Source data below:

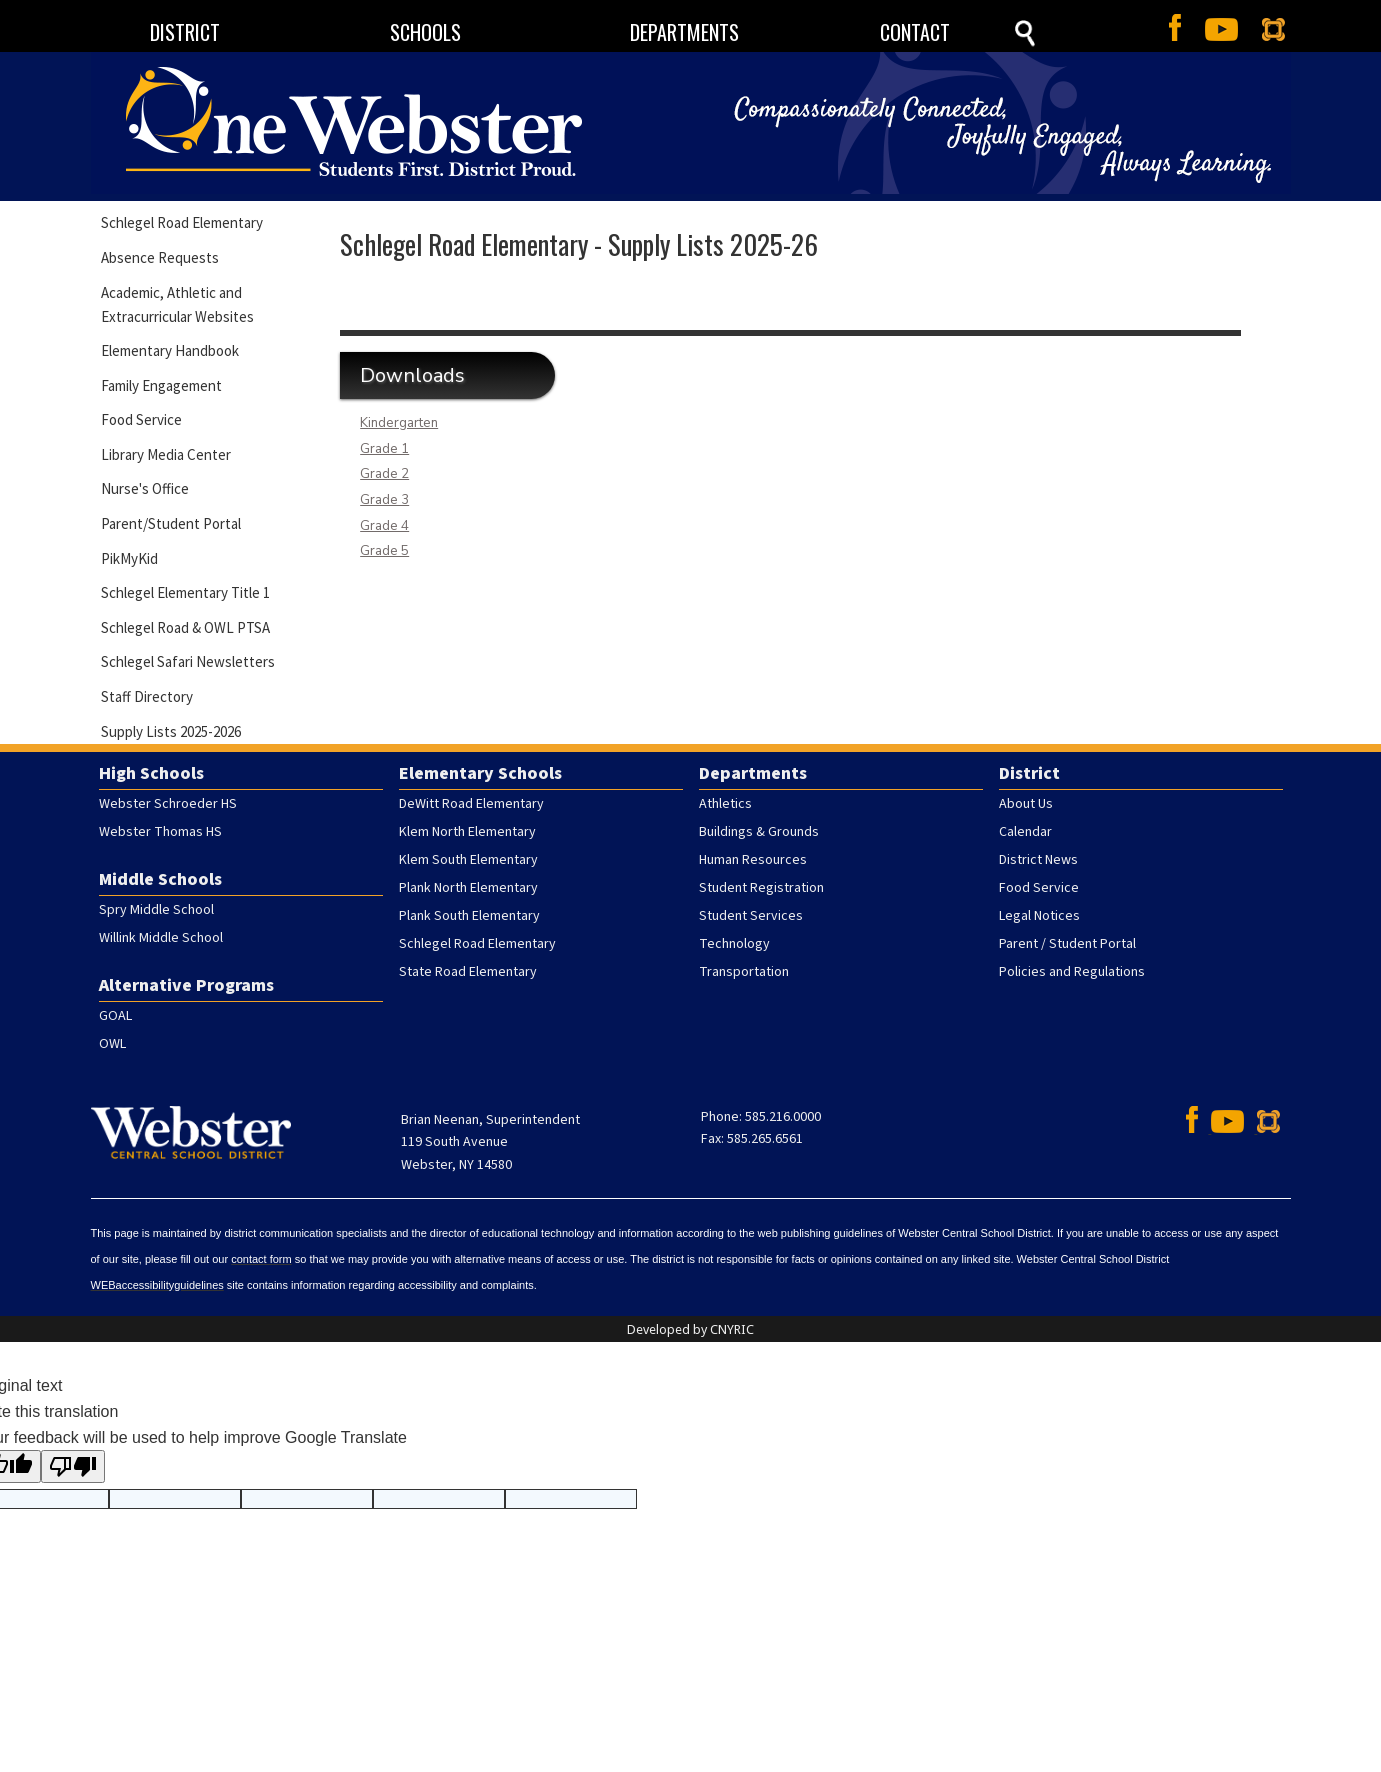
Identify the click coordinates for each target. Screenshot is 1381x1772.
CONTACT (915, 32)
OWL (112, 1044)
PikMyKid (129, 558)
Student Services (751, 916)
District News (1038, 860)
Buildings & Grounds (759, 832)
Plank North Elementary (468, 888)
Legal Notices (1039, 916)
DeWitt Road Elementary (471, 804)
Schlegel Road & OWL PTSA (185, 627)
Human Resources (753, 860)
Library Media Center (166, 454)
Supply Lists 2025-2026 (171, 731)
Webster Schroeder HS (168, 804)
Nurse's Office (145, 488)
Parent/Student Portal (171, 523)
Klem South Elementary (468, 860)
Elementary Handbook (170, 350)
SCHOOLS (425, 32)
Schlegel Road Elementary (182, 222)
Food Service (141, 419)
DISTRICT (185, 32)
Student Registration (761, 888)
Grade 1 (384, 449)
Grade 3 (384, 500)
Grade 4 (384, 526)
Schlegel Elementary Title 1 (185, 592)
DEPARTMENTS (684, 32)
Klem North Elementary (467, 832)
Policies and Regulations (1072, 972)
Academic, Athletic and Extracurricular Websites (177, 304)
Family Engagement (161, 385)
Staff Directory (147, 696)
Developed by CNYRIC (690, 1329)
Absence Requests (160, 257)
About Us (1026, 804)
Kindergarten (399, 423)
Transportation (744, 972)
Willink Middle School (161, 938)
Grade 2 (384, 474)
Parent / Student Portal (1067, 944)
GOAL (115, 1016)
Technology (734, 944)
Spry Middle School (156, 910)
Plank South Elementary (469, 916)
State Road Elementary (468, 972)
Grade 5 (384, 551)
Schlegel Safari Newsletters (188, 661)
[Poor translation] (73, 1466)
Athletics (725, 804)
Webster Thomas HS (160, 832)
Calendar (1025, 832)
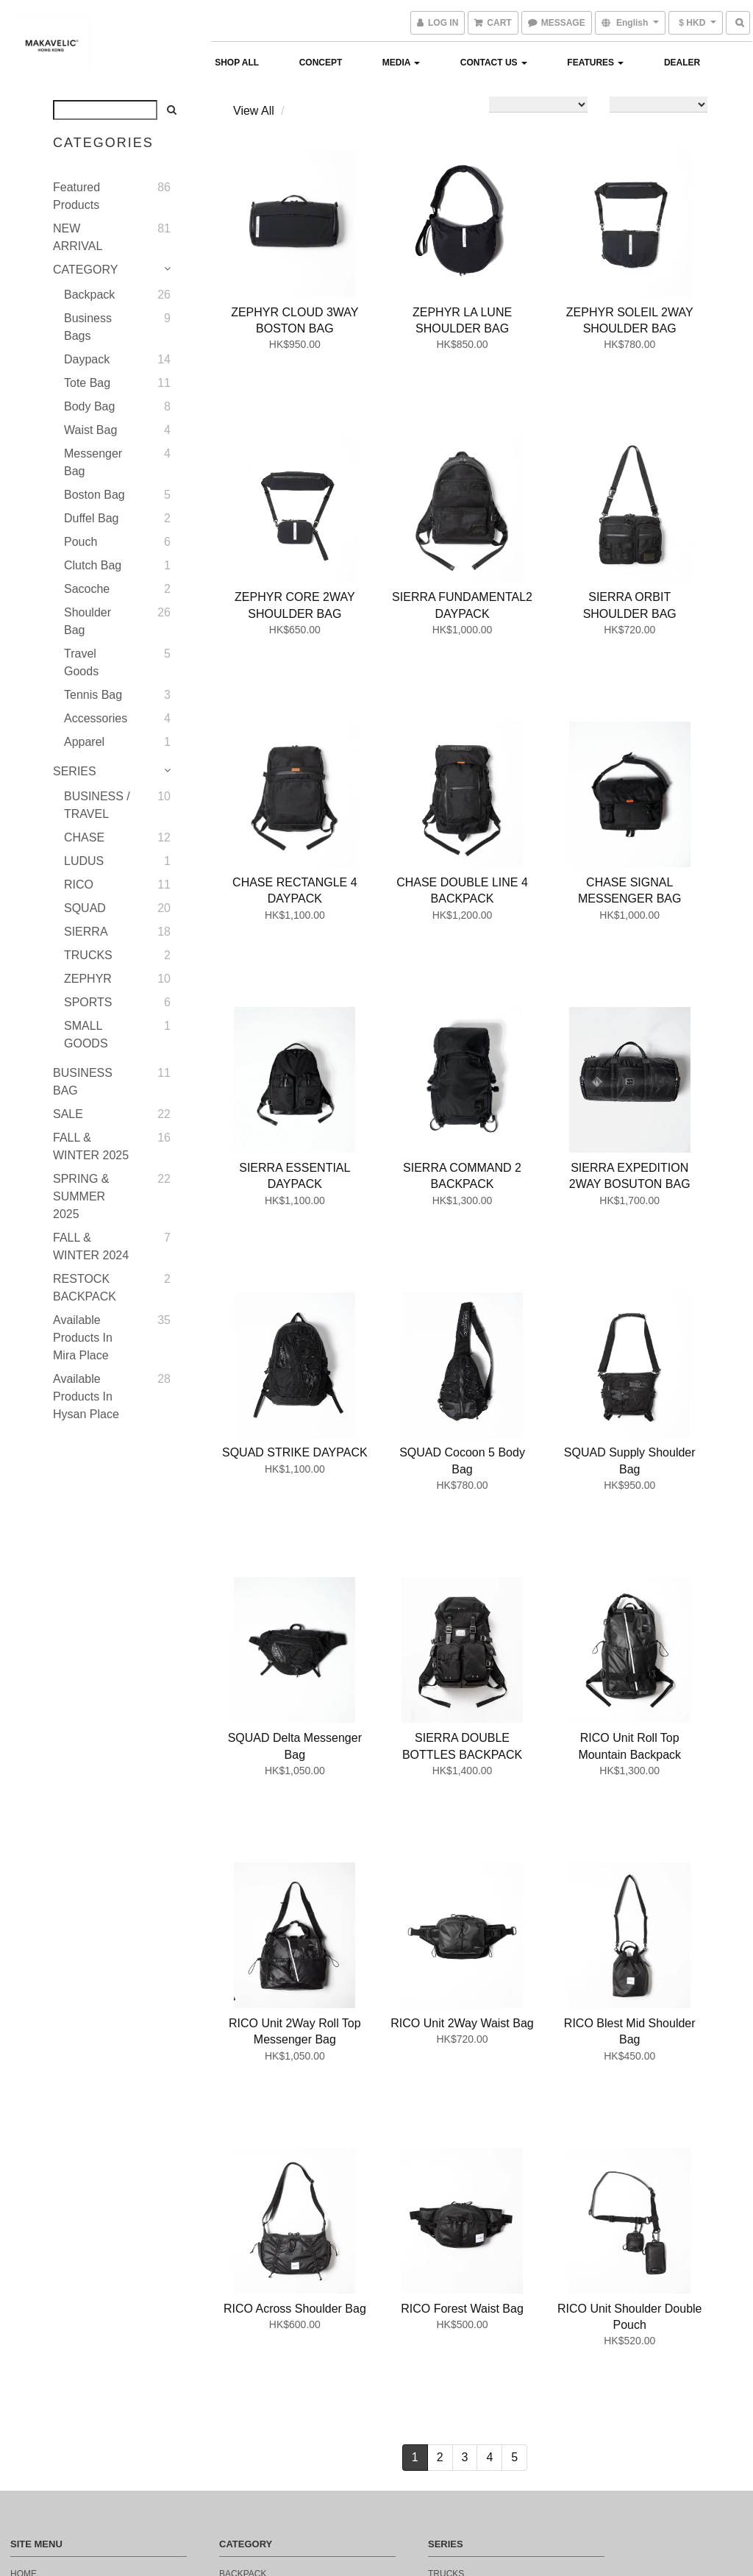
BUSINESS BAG (83, 1082)
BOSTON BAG (248, 2353)
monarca (450, 2309)
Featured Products (76, 196)
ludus (443, 2287)
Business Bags (88, 327)
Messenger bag (93, 462)
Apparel (84, 742)
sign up (28, 2419)
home (23, 2221)
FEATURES (595, 62)
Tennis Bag (93, 695)
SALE (68, 1114)
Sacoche (87, 589)
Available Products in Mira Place (83, 1338)
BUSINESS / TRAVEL (97, 805)
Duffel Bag (91, 518)
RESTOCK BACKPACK (84, 1288)
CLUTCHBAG (246, 2375)
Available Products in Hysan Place (86, 1396)
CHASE (84, 837)
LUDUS (84, 861)
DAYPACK (239, 2309)
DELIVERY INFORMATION (63, 2353)
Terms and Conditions (65, 2331)
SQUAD (85, 908)
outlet (445, 2375)
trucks (446, 2221)
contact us (38, 2287)
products (35, 2265)
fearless (451, 2331)
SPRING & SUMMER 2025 (81, 1196)
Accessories (95, 718)
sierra (444, 2243)
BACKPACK (242, 2221)
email (23, 2397)
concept (32, 2243)
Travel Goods (81, 662)
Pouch (80, 542)
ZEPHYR (88, 978)
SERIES (74, 771)
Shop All (237, 62)
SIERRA (86, 931)
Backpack (89, 294)
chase (443, 2265)
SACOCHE (241, 2243)
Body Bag (89, 406)
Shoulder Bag (87, 621)
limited (445, 2353)
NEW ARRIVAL (77, 237)
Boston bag (94, 494)
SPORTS (88, 1002)
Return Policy (46, 2309)
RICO (78, 884)
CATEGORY (85, 269)
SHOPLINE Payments (397, 2535)
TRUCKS (88, 955)
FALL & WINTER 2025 (91, 1146)
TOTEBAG (240, 2287)
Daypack (87, 359)
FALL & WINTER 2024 (91, 1246)
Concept (321, 62)
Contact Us (493, 62)
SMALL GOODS (86, 1035)
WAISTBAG (242, 2265)
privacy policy (46, 2441)
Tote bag (87, 383)
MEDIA (401, 62)
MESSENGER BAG (257, 2331)
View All (253, 110)
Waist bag (90, 430)
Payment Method (51, 2375)
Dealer (682, 62)
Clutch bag (92, 565)
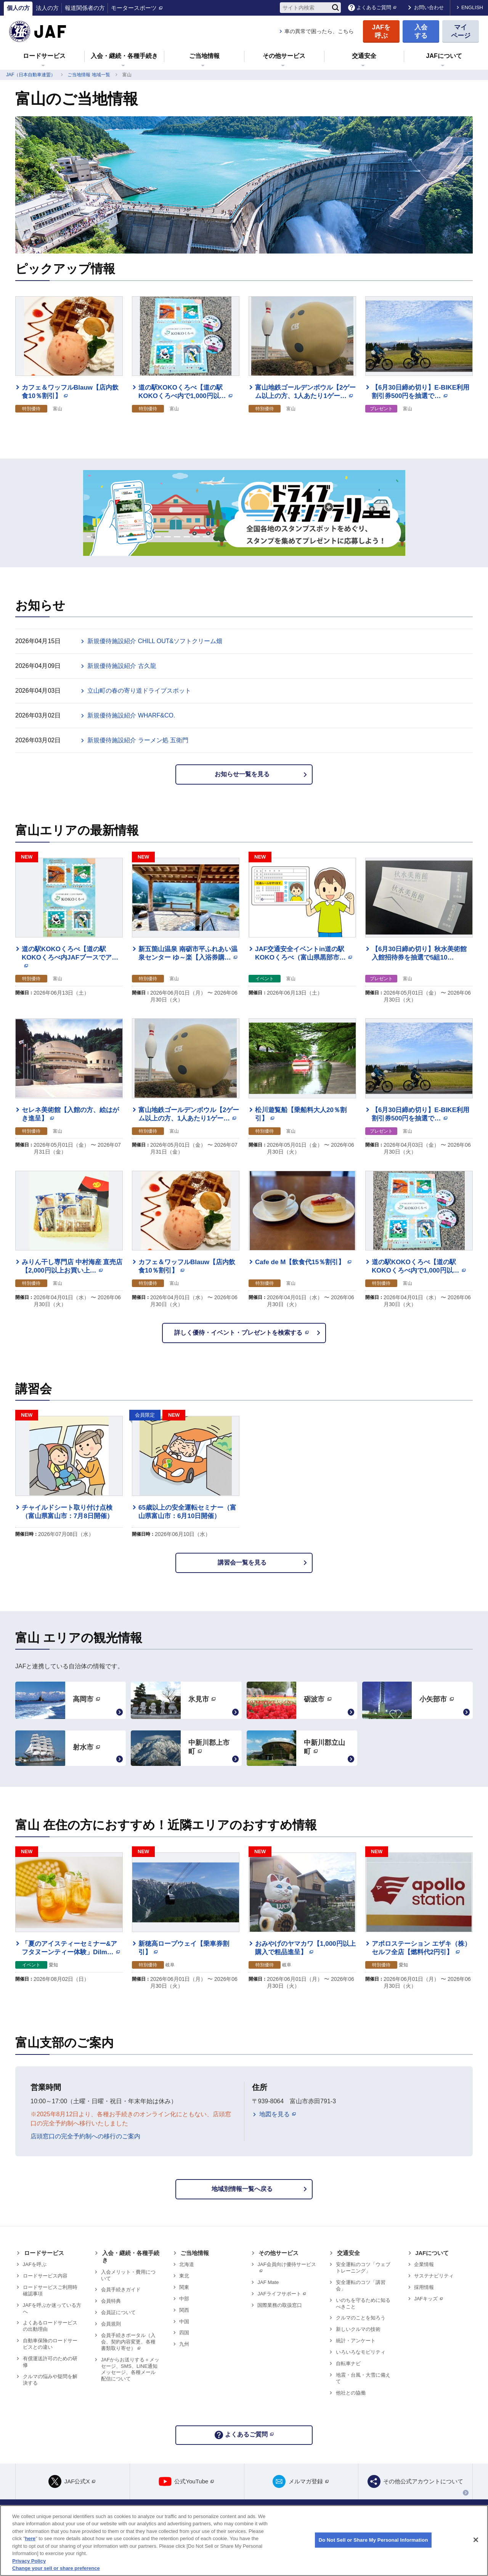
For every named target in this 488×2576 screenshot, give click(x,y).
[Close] (475, 2539)
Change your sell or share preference (56, 2568)
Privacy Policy (29, 2561)
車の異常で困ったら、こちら (319, 31)
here (30, 2538)
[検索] (335, 7)
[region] (244, 2540)
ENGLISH (472, 7)
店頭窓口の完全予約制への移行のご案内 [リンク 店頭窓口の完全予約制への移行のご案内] (85, 2136)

End of Source data.

-- Task brief --
Only the lines from the top of the records through the line with "Grade 2 (384, 474)" belong in the copy; write them out exactly, leaving out pictures.

-- Result of the exercise --
Identify the click coordinates for each target. Screenshot is 1381x1772.
CONTACT (915, 32)
OWL (112, 1044)
PikMyKid (129, 558)
Student Services (751, 916)
District News (1038, 860)
Buildings & Grounds (759, 832)
Plank North Elementary (468, 888)
Legal Notices (1039, 916)
DeWitt Road Elementary (471, 804)
Schlegel Road & OWL PTSA (185, 627)
Human Resources (753, 860)
Library Media Center (166, 454)
Supply Lists 2025-2026 (171, 731)
Webster Schroeder HS (168, 804)
Nurse's Office (145, 488)
Parent/Student Portal (171, 523)
Klem South Elementary (468, 860)
Elementary Handbook (170, 350)
SCHOOLS (425, 32)
Schlegel Road Elementary (182, 222)
Food Service (141, 419)
DISTRICT (185, 32)
Student Registration (761, 888)
Grade 1 (384, 449)
Grade 3 (384, 500)
Grade 4 (384, 526)
Schlegel Elementary Title 1 (185, 592)
DEPARTMENTS (684, 32)
Klem North Elementary (467, 832)
Policies and Regulations (1072, 972)
Academic, Athletic and Extracurricular Websites (177, 304)
Family Engagement (161, 385)
Staff Directory (147, 696)
Developed by CNYRIC (690, 1329)
Absence Requests (160, 257)
About Us (1026, 804)
Kindergarten (399, 423)
Transportation (744, 972)
Willink Middle School (161, 938)
Grade 2 (384, 474)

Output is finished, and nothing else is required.